De acordo com uma das pessoas que estava no momento dos ataques, mas que preferiu não ser identificada com medo de retaliações, o grupo — de dois brasileiros, dois argentinos e dois chilenos — começou a ser seguido por cinco alemães que estavam visivelmente alterados. “Eles já vinham atirando latas de cerveja, falando alto e agindo grosseiramente. Quando cruzaram por nós, falaram alguma coisa em alemão. Não entendemos, então alguns dos meninos os questionaram. Foi então que partiram para cima”, conta uma artista integrante do grupo. O maior deles, segundo ela, foi agredir Pikapau, com socos no rosto, que acabou desmaiando. Mas o ataque não terminou. “Mesmo no chão, eles continuaram batendo nele, chutando o rosto dele”, acrescentou.
A testemunha contou que, quando o grupo percebeu que o colega estava desmaiado, tentaram fugir dos alemães, carregando-o. No entanto, foram perseguidos por mais alguns quarteirões. “Saiam do nosso bairro! Não voltem aqui”, diziam, em inglês. Quando já estavam seguros, chamaram uma ambulância para socorrer Rafael. Os médicos e enfermeiros fizeram o reconhecimento e acionaram a polícia: “Eles identificaram os suspeitos. Um deles até tentou fugir, mas foi pego depois. Passaram um dia na delegacia e logo depois foram liberados”.
Para buscar apoio jurídico, a artista foi à embaixada do Brasil na terça-feira. Pediram que retornasse no dia seguinte para falar com a responsável pelo setor jurídico. No entanto, ela voltaria para Brasília e não poderia estar lá presencialmente. “Foram superintransponíveis. Mesmo assim, deixei contato do Rafa e dos amigos que ainda estão na cidade, expliquei toda a história, mas nenhum contato foi feito”, afirmou.
O ministro Roberto Avelar relatou, contudo, que a Embaixada do Brasil só tomou conhecimento dos ataques xenófobos ontem por meio do bilhete deixado na porta do órgão pela artista. Entretanto, não conseguiu contato com nenhum dos colegas de Rafael e nem foi procurada por ninguém depois do ocorrido.
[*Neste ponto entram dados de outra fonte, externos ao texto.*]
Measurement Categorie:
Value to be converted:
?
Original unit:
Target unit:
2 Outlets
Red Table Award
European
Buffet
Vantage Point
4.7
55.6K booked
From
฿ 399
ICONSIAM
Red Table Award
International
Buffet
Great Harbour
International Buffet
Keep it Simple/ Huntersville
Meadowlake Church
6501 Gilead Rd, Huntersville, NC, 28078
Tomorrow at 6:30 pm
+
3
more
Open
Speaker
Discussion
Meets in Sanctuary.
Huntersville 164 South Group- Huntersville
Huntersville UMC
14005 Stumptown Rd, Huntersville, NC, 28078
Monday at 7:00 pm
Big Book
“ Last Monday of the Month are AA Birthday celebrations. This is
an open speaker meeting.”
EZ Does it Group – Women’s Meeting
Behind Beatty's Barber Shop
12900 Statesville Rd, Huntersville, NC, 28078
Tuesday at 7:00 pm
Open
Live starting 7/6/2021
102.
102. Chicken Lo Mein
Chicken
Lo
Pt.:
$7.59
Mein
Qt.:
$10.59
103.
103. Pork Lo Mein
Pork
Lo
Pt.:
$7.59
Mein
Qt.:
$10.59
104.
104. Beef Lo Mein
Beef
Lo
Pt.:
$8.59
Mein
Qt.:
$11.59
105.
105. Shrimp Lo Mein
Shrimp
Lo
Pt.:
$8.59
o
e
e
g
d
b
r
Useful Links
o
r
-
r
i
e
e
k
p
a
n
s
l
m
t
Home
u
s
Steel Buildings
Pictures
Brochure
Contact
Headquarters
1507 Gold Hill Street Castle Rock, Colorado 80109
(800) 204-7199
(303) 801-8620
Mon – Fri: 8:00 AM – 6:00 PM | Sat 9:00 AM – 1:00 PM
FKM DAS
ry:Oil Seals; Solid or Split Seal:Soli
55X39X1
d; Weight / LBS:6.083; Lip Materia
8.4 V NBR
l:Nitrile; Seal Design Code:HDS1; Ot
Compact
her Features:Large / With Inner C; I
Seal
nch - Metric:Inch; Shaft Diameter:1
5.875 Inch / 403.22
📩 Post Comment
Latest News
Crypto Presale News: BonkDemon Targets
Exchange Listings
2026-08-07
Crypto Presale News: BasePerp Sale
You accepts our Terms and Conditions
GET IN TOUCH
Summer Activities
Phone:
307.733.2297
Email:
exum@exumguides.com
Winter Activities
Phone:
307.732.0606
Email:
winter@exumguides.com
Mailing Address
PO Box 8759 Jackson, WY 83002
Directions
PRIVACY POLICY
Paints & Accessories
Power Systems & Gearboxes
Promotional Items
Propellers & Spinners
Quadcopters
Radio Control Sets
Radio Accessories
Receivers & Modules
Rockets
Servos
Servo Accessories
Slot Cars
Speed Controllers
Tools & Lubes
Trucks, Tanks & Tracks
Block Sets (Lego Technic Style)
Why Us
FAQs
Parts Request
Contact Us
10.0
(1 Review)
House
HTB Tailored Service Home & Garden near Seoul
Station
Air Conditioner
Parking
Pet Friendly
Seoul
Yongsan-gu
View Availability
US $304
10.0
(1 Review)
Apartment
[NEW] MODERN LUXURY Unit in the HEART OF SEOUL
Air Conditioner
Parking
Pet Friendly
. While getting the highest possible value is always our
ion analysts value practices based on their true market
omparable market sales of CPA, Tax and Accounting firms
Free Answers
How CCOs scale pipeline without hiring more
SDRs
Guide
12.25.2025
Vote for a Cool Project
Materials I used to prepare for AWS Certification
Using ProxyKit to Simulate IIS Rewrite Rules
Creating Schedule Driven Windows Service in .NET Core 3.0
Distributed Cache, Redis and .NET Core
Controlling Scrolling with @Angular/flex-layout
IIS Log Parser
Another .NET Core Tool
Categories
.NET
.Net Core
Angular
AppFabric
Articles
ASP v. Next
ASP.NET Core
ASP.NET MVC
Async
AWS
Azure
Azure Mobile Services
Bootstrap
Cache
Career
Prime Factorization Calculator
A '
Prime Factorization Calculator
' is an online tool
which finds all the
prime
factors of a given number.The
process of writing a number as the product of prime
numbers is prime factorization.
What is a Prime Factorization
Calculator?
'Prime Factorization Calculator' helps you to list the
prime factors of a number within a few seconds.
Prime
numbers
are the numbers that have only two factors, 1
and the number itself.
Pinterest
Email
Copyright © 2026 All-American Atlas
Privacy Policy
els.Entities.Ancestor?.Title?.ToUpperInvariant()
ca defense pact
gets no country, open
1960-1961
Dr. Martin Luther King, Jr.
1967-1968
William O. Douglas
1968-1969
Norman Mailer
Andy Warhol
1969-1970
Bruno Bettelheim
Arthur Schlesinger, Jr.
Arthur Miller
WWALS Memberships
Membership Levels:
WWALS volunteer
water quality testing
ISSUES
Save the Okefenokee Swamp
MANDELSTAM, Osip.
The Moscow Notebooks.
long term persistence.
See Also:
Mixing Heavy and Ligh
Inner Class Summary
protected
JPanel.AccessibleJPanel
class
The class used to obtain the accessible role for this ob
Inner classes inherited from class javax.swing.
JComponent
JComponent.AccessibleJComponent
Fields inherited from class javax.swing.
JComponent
No texto deixado na representação diplomática, havia o contato da produtora do grupo na Europa, a alemã Stefanie Rossa, que “foi contactada imediatamente pelo Departamento Jurídico”. Segundo Avelar, a embaixada “está mantendo contato direto com a polícia alemã para saber os desdobramentos do caso”. O ministro disse ainda que não há detalhes sobre o estado de saúde de Rafael porque, pela legislação alemã, as informações só podem ser repassadas com autorização do paciente.
Xenofobia
“Tenho certeza de que o que passamos em Berlim foi xenofobia. Não que fosse uma justificativa, mas sequer estávamos vestidos com nossas roupas artísticas. São fascistas que não gostam do novo, do diferente”, lamentou a artista. Ela ressalta a importância do debate sobre esses episódios de intolerância e ódio que ainda perduram no mundo. “Foi com a gente, mas poderia ter sido com qualquer um. Foi desesperador.”
Além do desgaste físico e emocional, Rafael ainda precisa arcar com os custos do hospital e com as despesas do dia a dia. O artista, que mora em Cabo Verde, ficará na cidade alemã por, ao menos, mais um mês. Ele vai precisar ficar de repouso por três meses e até seis meses sem fazer acrobacias. Como o artista depende do corpo para trabalhar, os colegas da arte fizeram um evento beneficente cuja renda total arrecadada foi doada para ele. O grupo pretende ainda se mobilizar e criar uma vaquinha virtual para que o Pikapau tenha uma preocupação a menos durante a recuperação.